問題を部分的に解決するのではなく、全体最適の視点から根本的な問題(ボトルネック)を探し、解決していく手法。生産現場や企業全体の改革手法として使われる。

 肩こりや腰痛を解消しようと、マッサージを受けたり湿布したりしても、一向に症状が収まらないことがあります。そもそもの原因が、ストレスや内臓疾患など患部以外にある場合があるからです。

 企業の場合も同じでしょう。過剰在庫や欠品、製造開始から顧客に届くまでのリードタイムの長さ、販売機会の損失など、業務がうまく回っていない症状はいくらでもあります。業務改革においては、症状が表れている個所の改善にとどまらず、企業活動全体のなかから症状の根本的な原因(ボトルネック)を探し出し、改革を進めるべきでしょう。

 「TOC(Theory of Constraints:制約条件の理論)」は、問題点を部分的に解決するのではなく、全体最適の視点から問題(ボトルネック)を探し出し、解決していこうというものです。イスラエルの物理学者であるエリヤフ・ゴールドラット氏が1970年代後半に考察した方法論で、現在でも生産現場や企業全体の改革手法として使われています。日本では2001年にゴールドラット氏が著した「ザ・ゴール」が出版され、TOCを学ぼうという機運が高まりました。

◆効果
SCMの理論的な基礎に

 例えば、年々増加傾向にある売上高物流費比率(人件費を含む)を抑制しようと、倉庫の自動化を進めたとします。確かに倉庫自体の効率は一時的に向上しますが、近い将来に限界が来てしまうかもしれません。なぜ倉庫に保管すべきものが増えるのかといった根本原因を考え、場合によっては生産方法や需要予測方法の見直しなどが必要になるでしょう。
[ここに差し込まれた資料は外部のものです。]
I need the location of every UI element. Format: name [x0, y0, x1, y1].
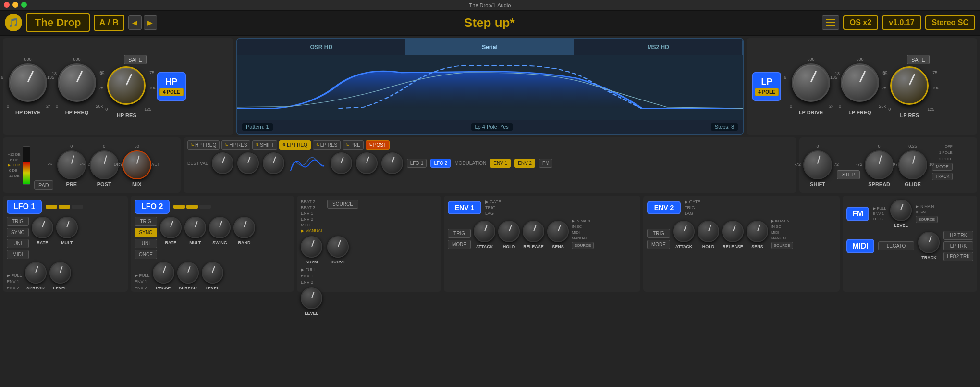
env2-attack-knob[interactable]: [673, 221, 695, 242]
env1-attack-knob[interactable]: [474, 221, 495, 242]
lp-drive-knob[interactable]: [792, 63, 830, 102]
mod-post-button[interactable]: ⇅ POST: [366, 140, 390, 150]
close-button[interactable]: [4, 2, 10, 8]
env2-release-knob[interactable]: [722, 221, 744, 242]
lp-freq-knob[interactable]: [841, 63, 879, 102]
lfo2-trig-button[interactable]: TRIG: [135, 217, 157, 226]
mod-hp-freq-button[interactable]: ⇅ HP FREQ: [187, 140, 220, 150]
env2-source-button[interactable]: SOURCE: [771, 242, 793, 249]
lfo1-sync-button[interactable]: SYNC: [7, 228, 29, 237]
env1-release-knob[interactable]: [523, 221, 544, 242]
lfo1-level-knob[interactable]: [49, 262, 71, 284]
env1-hold-knob[interactable]: [498, 221, 520, 242]
lfo1-btn[interactable]: LFO 1: [407, 159, 427, 168]
fm-source-button[interactable]: SOURCE: [916, 216, 938, 223]
tab-ms2[interactable]: MS2 HD: [574, 39, 743, 55]
env1-title[interactable]: ENV 1: [448, 201, 481, 214]
lfo1-title[interactable]: LFO 1: [7, 200, 42, 214]
prev-preset-button[interactable]: ◀: [128, 15, 142, 30]
env2-hold-knob[interactable]: [698, 221, 719, 242]
env1-sens-knob[interactable]: [547, 221, 569, 242]
mod-lp-freq-button[interactable]: ⇅ LP FREQ: [279, 140, 311, 150]
mod-shift-button[interactable]: ⇅ SHIFT: [252, 140, 277, 150]
mod-pre-button[interactable]: ⇅ PRE: [343, 140, 364, 150]
lp-safe-button[interactable]: SAFE: [907, 55, 930, 64]
lfo1-uni-button[interactable]: UNI: [7, 239, 29, 248]
minimize-button[interactable]: [12, 2, 18, 8]
hp-safe-button[interactable]: SAFE: [124, 55, 147, 64]
midi-title[interactable]: MIDI: [846, 239, 874, 253]
env1-btn[interactable]: ENV 1: [490, 159, 511, 168]
mod-knob-1[interactable]: [212, 152, 233, 174]
pad-button[interactable]: PAD: [34, 180, 53, 190]
hp-type-button[interactable]: HP 4 POLE: [157, 72, 186, 101]
steps-info[interactable]: Steps: 8: [711, 123, 738, 131]
menu-button[interactable]: [822, 15, 839, 30]
lfo2-swing-knob[interactable]: [209, 217, 231, 238]
ab-button[interactable]: A / B: [94, 15, 124, 31]
track-button[interactable]: TRACK: [932, 173, 953, 180]
lfo2-mult-knob[interactable]: [184, 217, 206, 238]
env2-sens-knob[interactable]: [747, 221, 768, 242]
mod-knob-5[interactable]: [356, 152, 378, 174]
env2-trig-button[interactable]: TRIG: [647, 229, 670, 238]
lfo1-midi-button[interactable]: MIDI: [7, 250, 29, 259]
env1-trig-button[interactable]: TRIG: [448, 229, 471, 238]
next-preset-button[interactable]: ▶: [144, 15, 157, 30]
maximize-button[interactable]: [21, 2, 27, 8]
asym-source-button[interactable]: SOURCE: [327, 200, 358, 209]
fm-title[interactable]: FM: [846, 207, 869, 221]
env2-mode-button[interactable]: MODE: [647, 240, 670, 249]
lfo2-sync-button[interactable]: SYNC: [135, 228, 157, 237]
preset-name[interactable]: Step up*: [161, 15, 818, 30]
lp-res-knob[interactable]: [890, 66, 929, 105]
output-button[interactable]: Stereo SC: [925, 15, 975, 30]
shift-knob[interactable]: [803, 150, 832, 179]
lfo2-btn[interactable]: LFO 2: [430, 159, 451, 168]
mod-knob-3[interactable]: [263, 152, 284, 174]
hp-drive-knob[interactable]: [9, 63, 47, 102]
lp-trk-button[interactable]: LP TRK: [943, 241, 973, 250]
lfo2-uni-button[interactable]: UNI: [135, 239, 157, 248]
curve-knob[interactable]: [327, 236, 349, 258]
mix-knob[interactable]: [122, 150, 151, 179]
lfo1-spread-knob[interactable]: [25, 262, 47, 284]
spread-knob[interactable]: [865, 150, 894, 179]
lp-pole-button[interactable]: 4 POLE: [755, 88, 779, 96]
hp-freq-knob[interactable]: [58, 63, 96, 102]
fm-level-knob[interactable]: [890, 200, 912, 221]
lfo2-title[interactable]: LFO 2: [135, 200, 170, 214]
legato-button[interactable]: LEGATO: [878, 241, 915, 250]
lp-type-button[interactable]: LP 4 POLE: [752, 72, 781, 101]
mod-knob-2[interactable]: [237, 152, 259, 174]
lfo2-phase-knob[interactable]: [153, 262, 174, 284]
env1-mode-button[interactable]: MODE: [448, 240, 471, 249]
lfo2-rate-knob[interactable]: [160, 217, 182, 238]
lfo2-level2-knob[interactable]: [301, 287, 322, 309]
glide-knob[interactable]: [898, 150, 927, 179]
lfo2-trk-button[interactable]: LFO2 TRK: [943, 252, 973, 261]
tab-serial[interactable]: Serial: [406, 39, 575, 55]
hp-res-knob[interactable]: [107, 66, 146, 105]
tab-osr[interactable]: OSR HD: [237, 39, 406, 55]
mod-hp-res-button[interactable]: ⇅ HP RES: [221, 140, 250, 150]
lfo1-mult-knob[interactable]: [56, 217, 78, 238]
lfo1-rate-knob[interactable]: [32, 217, 53, 238]
lfo1-trig-button[interactable]: TRIG: [7, 217, 29, 226]
mod-knob-6[interactable]: [381, 152, 403, 174]
env2-title[interactable]: ENV 2: [647, 201, 681, 214]
os-button[interactable]: OS x2: [843, 15, 878, 30]
env1-source-button[interactable]: SOURCE: [572, 242, 594, 249]
lfo2-spread-knob[interactable]: [177, 262, 199, 284]
fm-mod-btn[interactable]: FM: [539, 159, 552, 168]
mode-button[interactable]: MODE: [932, 163, 953, 171]
mod-knob-4[interactable]: [331, 152, 352, 174]
pattern-info[interactable]: Pattern: 1: [242, 123, 273, 131]
midi-track-knob[interactable]: [918, 232, 940, 253]
mod-lp-res-button[interactable]: ⇅ LP RES: [313, 140, 341, 150]
asym-knob[interactable]: [301, 236, 322, 258]
hp-trk-button[interactable]: HP TRK: [943, 231, 973, 240]
step-button[interactable]: STEP: [837, 170, 860, 179]
env2-btn[interactable]: ENV 2: [514, 159, 535, 168]
lp-pole-info[interactable]: Lp 4 Pole: Yes: [471, 123, 513, 131]
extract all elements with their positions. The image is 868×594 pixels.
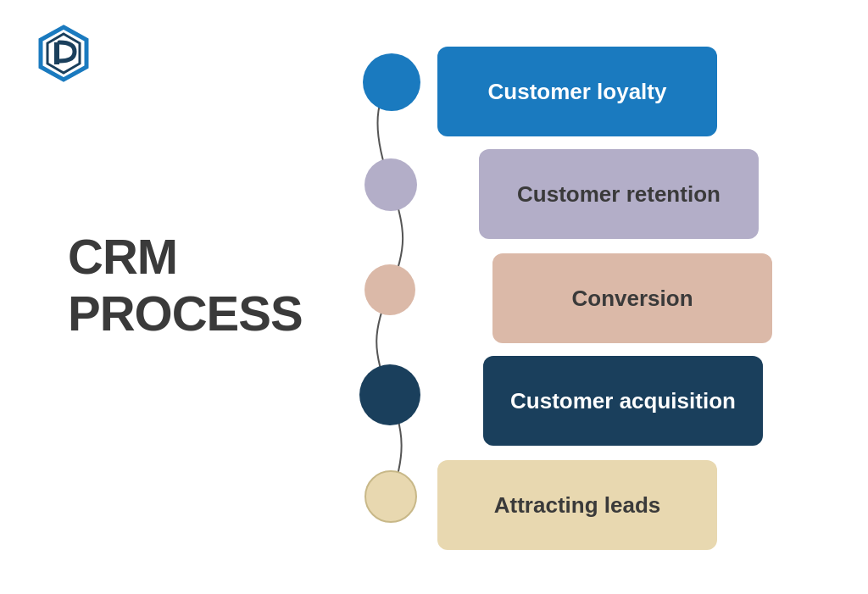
box-customer-loyalty: Customer loyalty — [437, 47, 717, 136]
box-attracting-leads: Attracting leads — [437, 460, 717, 550]
circle-loyalty — [363, 53, 420, 111]
circle-conversion — [364, 264, 415, 315]
box-customer-acquisition: Customer acquisition — [483, 356, 763, 446]
box-conversion: Conversion — [492, 253, 772, 343]
box-customer-retention: Customer retention — [479, 149, 759, 239]
circle-retention — [364, 158, 417, 211]
circle-leads — [364, 470, 417, 523]
circle-acquisition — [359, 364, 420, 425]
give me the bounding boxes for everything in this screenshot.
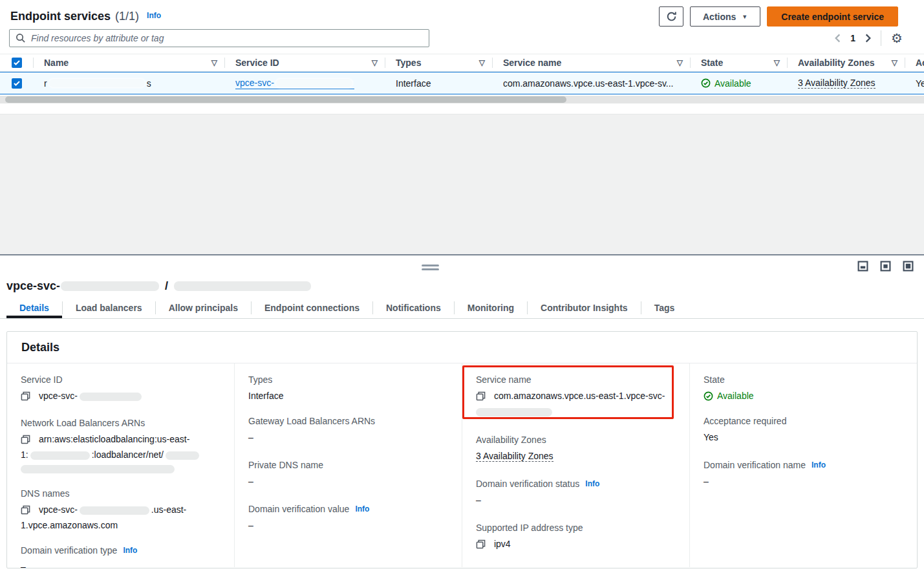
next-page-icon[interactable] (865, 34, 871, 43)
column-header-state[interactable]: State ▽ (691, 54, 788, 71)
sort-icon[interactable]: ▽ (892, 58, 897, 67)
create-endpoint-service-button[interactable]: Create endpoint service (767, 6, 898, 27)
pagination: 1 ⚙ (835, 30, 903, 46)
copy-icon[interactable] (21, 393, 33, 403)
field-label: Network Load Balancers ARNs (21, 418, 220, 428)
tab-contributor-insights[interactable]: Contributor Insights (528, 297, 641, 318)
info-link[interactable]: Info (147, 11, 161, 20)
field-label: Supported IP address type (476, 523, 675, 533)
tab-details[interactable]: Details (6, 297, 62, 318)
horizontal-scrollbar[interactable] (0, 96, 924, 103)
field-availability-zones: Availability Zones 3 Availability Zones (476, 435, 675, 463)
tab-notifications[interactable]: Notifications (373, 297, 454, 318)
previous-page-icon[interactable] (835, 34, 841, 43)
supported-ip-value: ipv4 (494, 539, 511, 549)
redacted-value (21, 465, 175, 473)
service-name-text: com.amazonaws.vpce.us-east-1.vpce-sv... (503, 78, 674, 89)
status-badge: Available (701, 78, 751, 89)
panel-maximize-icon[interactable] (903, 261, 914, 272)
tab-tags[interactable]: Tags (641, 297, 688, 318)
select-all-checkbox[interactable] (12, 58, 22, 68)
page-background (0, 114, 924, 254)
details-column-3: Service name com.amazonaws.vpce.us-east-… (462, 363, 689, 567)
panel-position-side-icon[interactable] (880, 261, 891, 272)
page-number[interactable]: 1 (850, 33, 855, 43)
field-value: vpce-svc-.us-east- 1.vpce.amazonaws.com (21, 503, 220, 532)
copy-icon[interactable] (476, 541, 488, 551)
field-label: State (704, 374, 903, 385)
field-private-dns-name: Private DNS name – (248, 460, 447, 488)
field-label: DNS names (21, 488, 220, 499)
cell-acceptance: Yes (905, 72, 924, 94)
field-domain-verification-type: Domain verification typeInfo – (21, 545, 220, 573)
column-header-service-name[interactable]: Service name ▽ (493, 54, 691, 71)
panel-title-separator: / (165, 279, 168, 293)
copy-icon[interactable] (21, 506, 33, 517)
table-row[interactable]: r s vpce-svc- Interface com.amazonaws.vp… (0, 72, 924, 94)
row-checkbox[interactable] (12, 78, 22, 89)
field-label: Domain verification status (476, 479, 579, 489)
info-link[interactable]: Info (585, 479, 599, 488)
dns-line1: vpce-svc- (39, 504, 78, 515)
state-value: Available (717, 389, 754, 403)
sort-icon[interactable]: ▽ (211, 58, 217, 67)
select-all-header-cell (0, 54, 34, 71)
sort-icon[interactable]: ▽ (372, 58, 378, 67)
create-button-label: Create endpoint service (781, 12, 884, 22)
redacted-value (166, 451, 199, 460)
availability-zones-link[interactable]: 3 Availability Zones (476, 451, 553, 462)
field-state: State Available (704, 374, 903, 403)
status-check-icon (704, 391, 713, 401)
status-badge: Available (704, 389, 903, 403)
field-value: Interface (248, 389, 447, 403)
refresh-icon (666, 11, 677, 22)
service-id-link[interactable]: vpce-svc- (235, 78, 354, 89)
settings-gear-icon[interactable]: ⚙ (891, 32, 903, 45)
field-supported-ip: Supported IP address type ipv4 (476, 523, 675, 553)
availability-zones-link[interactable]: 3 Availability Zones (798, 78, 876, 89)
actions-button-label: Actions (703, 12, 736, 22)
field-value: – (21, 560, 220, 573)
panel-position-bottom-icon[interactable] (857, 261, 868, 272)
column-header-availability-zones[interactable]: Availability Zones ▽ (788, 54, 905, 71)
details-column-2: Types Interface Gateway Load Balancers A… (234, 363, 462, 567)
info-link[interactable]: Info (123, 546, 137, 555)
panel-title: vpce-svc- / (0, 277, 924, 294)
cell-types: Interface (385, 72, 493, 94)
field-value: – (248, 475, 447, 488)
copy-icon[interactable] (21, 436, 33, 446)
redacted-service-id (276, 79, 352, 87)
split-panel-bar (0, 255, 924, 277)
refresh-button[interactable] (659, 6, 683, 27)
copy-icon[interactable] (476, 393, 488, 403)
search-box[interactable] (9, 29, 429, 47)
column-header-types[interactable]: Types ▽ (385, 54, 493, 71)
table-toolbar: 1 ⚙ (0, 27, 924, 47)
sort-icon[interactable]: ▽ (774, 58, 780, 67)
details-card-body: Service ID vpce-svc- Network Load Balanc… (7, 363, 917, 567)
scrollbar-thumb[interactable] (5, 96, 566, 103)
column-label: Name (44, 58, 69, 68)
sort-icon[interactable]: ▽ (479, 58, 485, 67)
tab-monitoring[interactable]: Monitoring (455, 297, 527, 318)
column-header-acceptance[interactable]: Acceptance required (905, 54, 924, 71)
actions-button[interactable]: Actions ▼ (690, 6, 760, 27)
cell-availability-zones: 3 Availability Zones (788, 72, 905, 94)
sort-icon[interactable]: ▽ (677, 58, 683, 67)
tab-endpoint-connections[interactable]: Endpoint connections (252, 297, 372, 318)
info-link[interactable]: Info (355, 504, 369, 514)
tab-load-balancers[interactable]: Load balancers (63, 297, 155, 318)
panel-drag-handle[interactable] (422, 265, 439, 272)
column-header-service-id[interactable]: Service ID ▽ (225, 54, 385, 71)
cell-name: r s (34, 72, 225, 94)
tab-allow-principals[interactable]: Allow principals (156, 297, 251, 318)
page-title: Endpoint services (10, 10, 111, 23)
field-label: Service ID (21, 374, 220, 385)
column-header-name[interactable]: Name ▽ (34, 54, 225, 71)
name-text: s (147, 78, 151, 89)
field-label: Gateway Load Balancers ARNs (248, 416, 447, 426)
info-link[interactable]: Info (811, 460, 826, 470)
search-input[interactable] (30, 32, 423, 44)
column-label: Availability Zones (798, 58, 875, 68)
service-id-value: vpce-svc- (39, 391, 78, 401)
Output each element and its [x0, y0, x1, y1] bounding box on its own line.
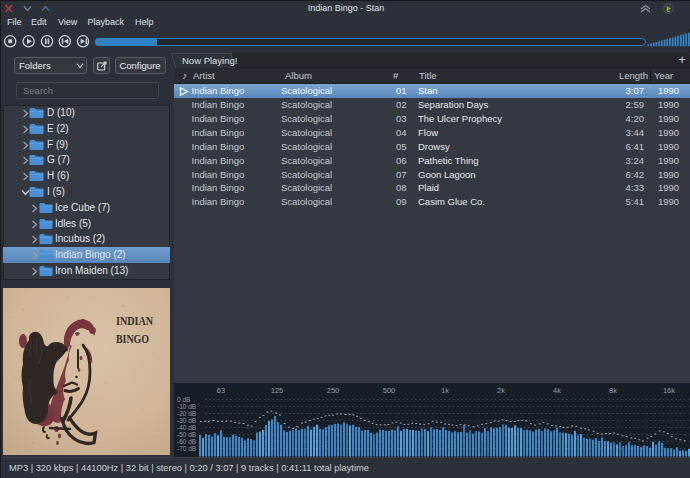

TOCは、SCM(サプライチェーン・マネジメント)の理論的な基礎になったともいわれています。

 TOCにはいくつかの手法があります。生産管理手法として使われる「ドラム・バッファー・ロープ」や、製品や情報システムなどの開発過程で適用できる「クリティカルチェーン」などです。最近では、プロジェクト・マネジメントでTOCの手法が使われることも増えているようです。

◆事例
時間外労働減らし増産

 自動車用プレス部品製造の住野工業(広島市)は、TOCを生産管理に適用しています。その結果、増産に対応しつつ、時間外労働を減らすことができました。同社が採用したのは、生産工程全体における制約工程(ボトルネック)を探し出し、そこを基点に管理するドラム・バッファー・ロープです。制約工程の上流工程では、制約工程の直前に置く「バッファー(仕掛かり在庫置き場)」の状況を見て生産ペースを調整します。工場全体の流れを考慮して、全体最適を図るものです。